Désiré-Émile Inghelbrecht, the son of an English mother and a French father who played the viola in the orchestra of the Paris Opera, studied at the Paris Conservatoire. The first performance of Debussy’s opera Pelléas et Mélisande in 1902 made a major impact upon him and he was to be associated with the music of that composer throughout his life. Jacques Rouché engaged Inghelbrecht as conductor at the Théâtre des Arts in 1908, where he directed the first performance of Florent Schmitt’s La Tragédie de Salomé, and in 1911 he was chorusmaster for the stage première of Debussy’s mystery-play with dance, Le Martyre de Saint Sébastien; he later conducted with distinction its revival as a concert piece in 1912. In order to give Paris a first-class choir, Inghelbrecht founded the Association Chorale Professionelle in 1912 and in the same year was appointed director of music at the newly constructed Théâtre des Champs-Elysées, where he conducted the theatre’s opening season productions. These included Berlioz’s Benvenuto Cellini, Mussorgsky’s Boris Godunov, and Dukas’s La Péri.

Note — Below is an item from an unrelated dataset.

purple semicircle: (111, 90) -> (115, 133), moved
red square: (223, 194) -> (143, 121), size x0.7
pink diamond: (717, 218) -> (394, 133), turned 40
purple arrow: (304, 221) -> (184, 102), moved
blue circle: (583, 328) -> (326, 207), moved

After World War I, in 1919 Inghelbrecht founded the Concerts Pleyel with the objective of performing the music of the seventeenth and eighteenth centuries. He toured Europe with the Ballets Suédois between 1920 and 1923, conducting the first performances of Les Mariés de la Tour Eiffel by Les Six, and Milhaud’s L’Homme et son désir (both in 1921) and on his return to France became chief conductor at the Opéra-Comique, Paris (1924–1925). He then held a succession of posts—second conductor at the Concerts Pasdeloup (1928–1932), chief conductor of the Algerian Opera (1929–1930), and once again chief conductor at the Opéra-Comique (1932–1933)—before embarking upon his major achievement: the formation in 1934 of the top radio orchestra in France, the Orchestre National de Radio France, of which he was chief conductor until the liberation of France at the end of World War II. He continued to conduct this orchestra until the end of his life, including on tour to England in 1953, even during the years (1945–1950) when he was chief conductor at the Paris Opera.

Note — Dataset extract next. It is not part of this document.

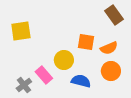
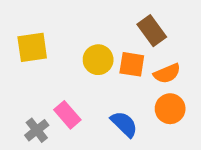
brown rectangle: (114, 15) -> (152, 31), moved
yellow circle: (64, 60) -> (98, 60), moved
blue semicircle: (81, 81) -> (124, 124), turned 30

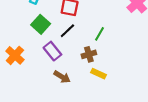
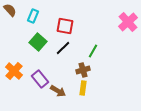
purple rectangle: (52, 51) -> (40, 79), moved
yellow rectangle: (98, 74) -> (83, 88), moved, turned 72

Inghelbrecht knew Debussy well, and specialised in the performance of his music throughout his career. He recorded works by Debussy both before and after World War II, on 78rpm and long-playing records, keeping alive a style of interpretation which he sedulously maintained to the end of his life. His performances of Debussy’s music were direct and precise, and without any hint of ‘impressionism’. His own compositions, especially those written when he was young, clearly showed the influence of Debussy. Among the most well-known of his works are La Nursery, composed between 1905 and 1932, the ballet El Greco of 1920, and the Requiem of 1941. He also wrote several books on different aspects of conducting.